Seit dem Auftaktband „Nawrót“ (Heimkehr, 1951) sicherte der sorbische Verlag ca. alle fünf
Jahre die Herausgabe von Prosaanthologien (etwa ein Dutzend in Obersorbisch,
dazu einige in Niedersorbisch), an denen
insgesamt ca. 80 Personen mitwirkten, viele davon mehrfach. Literarische Texte
in niedersorbischer Sprache erschienen fast ausschließlich in diesem Rahmen,
wobei Wylem Bjero, Herbert Nowak, Erich Wojto, Margita Heinrichowa, Ingrid
Naglowa oder Ingrid
Hustetowa mit oftmals autobiografischen Arbeiten die Wirklichkeit
der Niederlausitz nach wie vor in sorbischer Sprache abzubilden suchten.
Kennzeichnend für die Literatur der Sorben seit 1945 ist eine umfangreiche Kinder- und
Jugendliteratur, die sämtliche Gattungen und Genres bedient. Dafür
bürgten u. a. Hańža Bjeńšowa,
Jěwa-Marja Čornakec, Gerat Libš,
Gerat Nagora, Madlena Nasticcyna, Jan Wornar sowie zahlreiche der o. g.
Schriftsteller.
Lit.: R. Jenč: Stawizny serbskeho pismowstwa, 2 Bde., Budyšin 1954, 1960; P. Nowotny:
Dolnoserbske pismojstwo 1918–1945, Budyšin 1983; D. Scholze: Stawizny serbskeho
pismowstwa 1918–1945, Budyšin 1998; Přinoški k stawiznam serbskeho pismowstwa
lět 1945–1990, Red.
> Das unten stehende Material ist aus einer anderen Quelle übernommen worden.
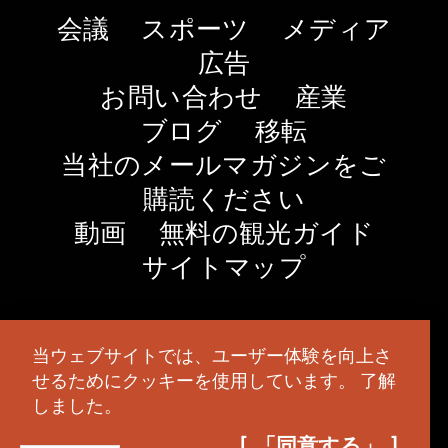
会議
スポーツ
メディア
広告
お問い合わせ
産業
ブログ
移転
当社のメールマガジンをご
購読ください
動画
無料の観光ガイド
サイトマップ
© 2026 TravelSalem.com by Travel Salem
- オレゴ
当ウェブサイトでは、ユーザー体験を向上さ
ン州セーラム
- (
503) 581 4325
- 郵送先住所
：630
せるためにクッキーを使用しています。
了解
Center St. NE, Salem, OR 97301
しました。
「同意する」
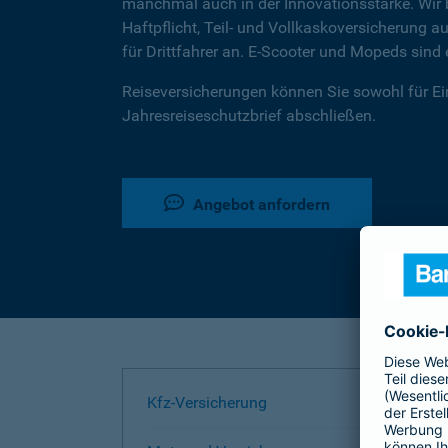
manchmal auch in der Innovationsstärke. Wir b
Haftpflicht, Teil- und Vollkaskoversicherung
für Drittfahrer an. E-Scooter und Mopeds sin
Reiseversicherungen können Sie sowohl für Ein
Jahresreiseschutzbrief abschließen.
Angebot anfordern
Kfz-Versicherung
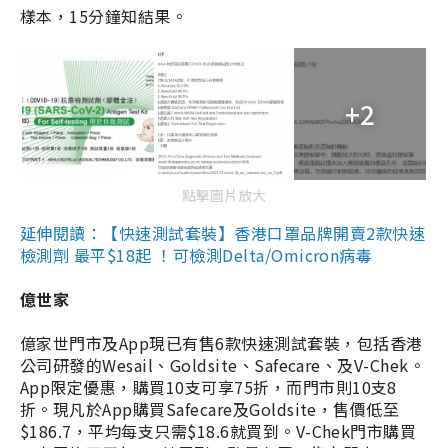
樣本，15分鐘知結果。
+2
點擊圖片放大
延伸閱讀：【快速測試套裝】香港口罩品牌開賣2款快速
檢測劑 最平$18起 ！可檢測Delta/Omicron病毒
億世家
億家世門市及App現已有售6款快速測試套裝，包括香港
公司研發的Wesail、Goldsite、Safecare、及V-Chek。
App限定優惠，購買10支可享75折，而門市則10支8
折。現凡於App購買Safecare及Goldsite，售價低至
$186.7，平均每支只需$18.6就買到。V-Chek門市購買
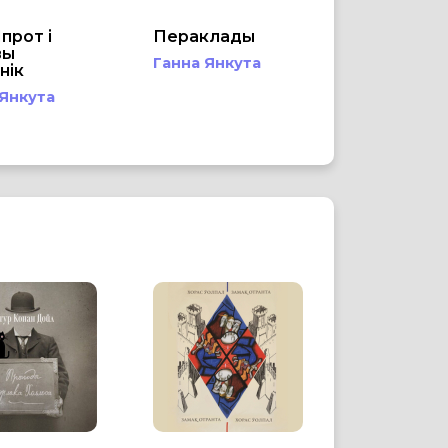
прот і
Пераклады
вы
Ганна Янкута
нік
 Янкута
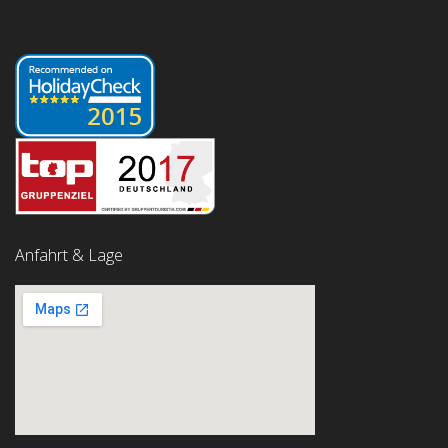
Anfahrt & Lage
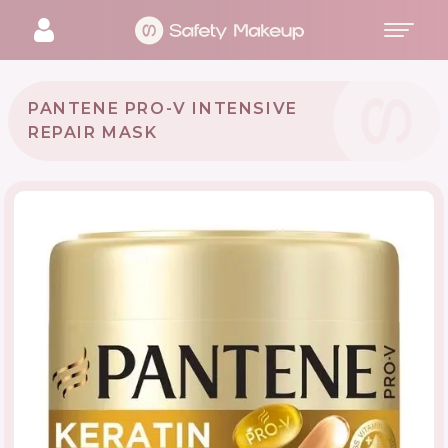
PANTENE PRO-V INTENSIVE
REPAIR MASK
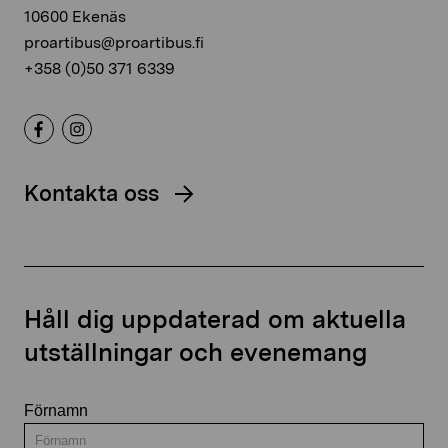
10600 Ekenäs
proartibus@proartibus.fi
+358 (0)50 371 6339
Kontakta oss
Håll dig uppdaterad om aktuella
utställningar och evenemang
Förnamn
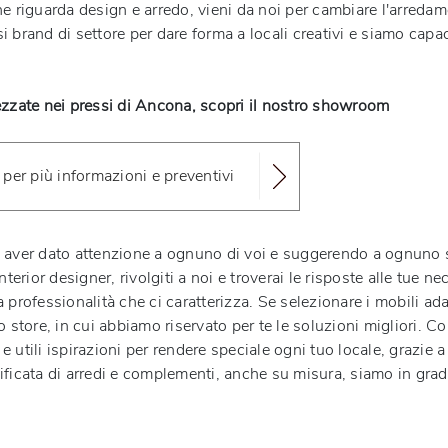
che riguarda design e arredo, vieni da noi per cambiare l'arreda
i brand di settore per dare forma a locali creativi e siamo capac
rezzate nei pressi di Ancona, scopri il nostro showroom
 per più informazioni e preventivi
aver dato attenzione a ognuno di voi e suggerendo a ognuno s
interior designer, rivolgiti a noi e troverai le risposte alle tue n
 professionalità che ci caratterizza. Se selezionare i mobili adat
o store, in cui abbiamo riservato per te le soluzioni migliori. Co
 utili ispirazioni per rendere speciale ogni tuo locale, grazie a 
sificata di arredi e complementi, anche su misura, siamo in gra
M. Völkel, Budyšin 1994; Sorbisches Lesebuch/Serbska
čitanka, Hg. K. Lorenc, Leipzig 1981; Chrestomatija dolnoserbskego pismowstwa
wot zachopjeńka až na cas kněstwa fašizma w Němskej, Hg. F. Mětšk, 2. Aufl.,
Budyšyn 1982; D. Scholze: Die sorbische Literatur – heute, in: Die slavischen
Literaturen heute, Hg. R. Lauer, Wiesbaden 2000.